Each person is given something to do that shows who God is: Everyone gets in on it, everyone benefits. — 1 Corinthians 12:7 MSG
There is a children’s story called “Stone Soup.” Perhaps you have read it before. A passerby sets up a big cooking pot in the middle of a village and lights a fire. There’s nothing in it other than water and a couple of rocks at the bottom. When the villagers walk by and ask what he is making, he says with delight, “Stone soup,” and ladles out some of the water. Tasting it, he says, “You know, what we could use is some cabbage.” The villager says, “I have some cabbage,” and throws it in. Later, another villager walks by and is told, after the chef ladles out some more soup and tastes it, “You know, what we need is some carrots.” You know where this ends already; the soup becomes a delicious simmering pot made up of everyone’s contributions and the entire village is fed. The concept is beautiful: we all need to throw in what we’ve got and it will be enough.
When I think of stone soup, I think of potluck meals. Potlucks were popular with farmers in the 1800s. They would bring and trade vegetables and various other things they had grown.
In more modern times, we often organize what we’ll each bring to a potluck. For example, by assigning alphabet letters. If your last name starts with the letters A through G, you bring a salad. If it starts with H through P, you bring the entrée. If it is Q through U, you bring a dessert, and if it’s V through Z, you bring a bag of chips.
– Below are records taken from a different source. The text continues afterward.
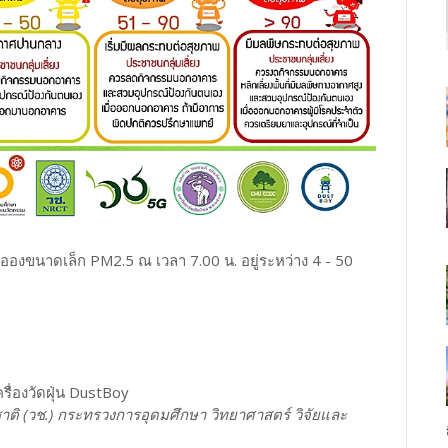
อองขนาดเล็ก PM2.5 ณ เวลา 7.00 น. อยู่ระหว่าง 4 - 50
รื่องวัดฝุ่น DustBoy
าติ (วช.) กระทรวงการอุดมศึกษา วิทยาศาสตร์ วิจัยและ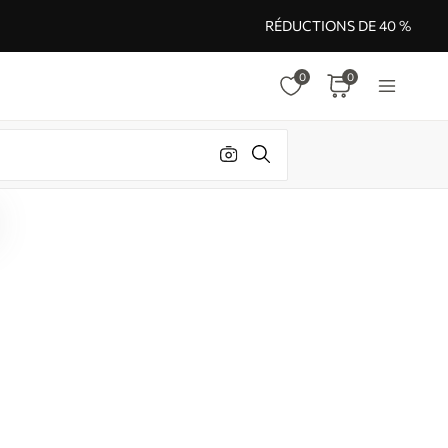
RÉDUCTIONS DE 40 %
0
0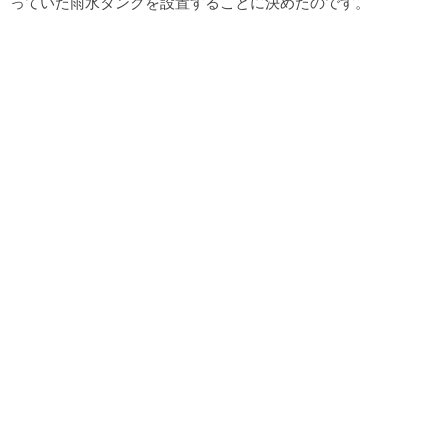
っていた雨水タンクを設置することに決めたのです。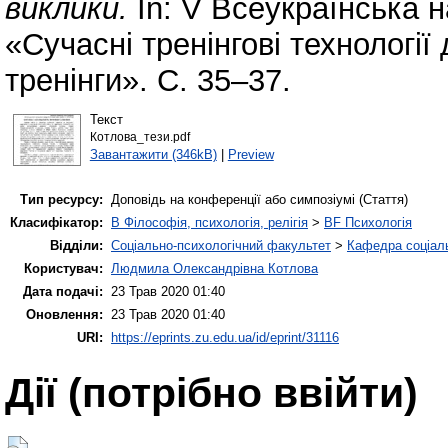
виклики.
In: V Всеукраїнська 
«Сучасні тренінгові технології
тренінги». С. 35–37.
Текст
Котлова_тези.pdf
Завантажити (346kB)
|
Preview
Тип ресурсу:
Доповідь на конференції або симпозіумі (Стаття)
Класифікатор:
B Філософія, психологія, релігія
>
BF Психологія
Відділи:
Соціально-психологічний факультет
>
Кафедра соціаль
Користувач:
Людмила Олександрівна Котлова
Дата подачі:
23 Трав 2020 01:40
Оновлення:
23 Трав 2020 01:40
URI:
https://eprints.zu.edu.ua/id/eprint/31116
Дії ​​(потрібно ввійти)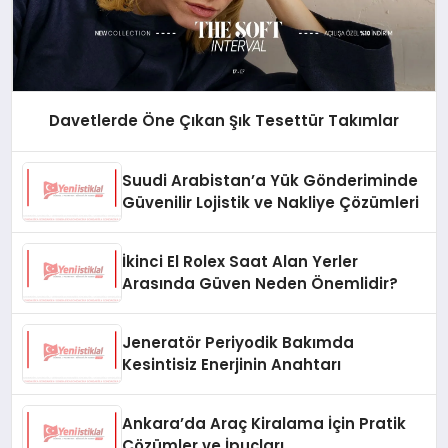
Davetlerde Öne Çıkan Şık Tesettür Takımlar
Suudi Arabistan’a Yük Gönderiminde
Güvenilir Lojistik ve Nakliye Çözümleri
İkinci El Rolex Saat Alan Yerler
Arasında Güven Neden Önemlidir?
Jeneratör Periyodik Bakımda
Kesintisiz Enerjinin Anahtarı
Ankara’da Araç Kiralama İçin Pratik
Çözümler ve İpuçları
It’s a bad way to organize a dinner and a bad way to include people. Think about it. Why would you want a college kid to make the entrée? Or the Le Cordon Bleu chef to bring a bag of chips? In the same way, why would we want the person who is great with adults to serve preschoolers or the person with the winsome, childlike faith to be stuck in a board meeting?
God has created us to come together and form a beautiful community that highlights what we have each been given and can contribute.
Ask the people around you, “What are you good at? What lights you up and makes you spring out of bed?”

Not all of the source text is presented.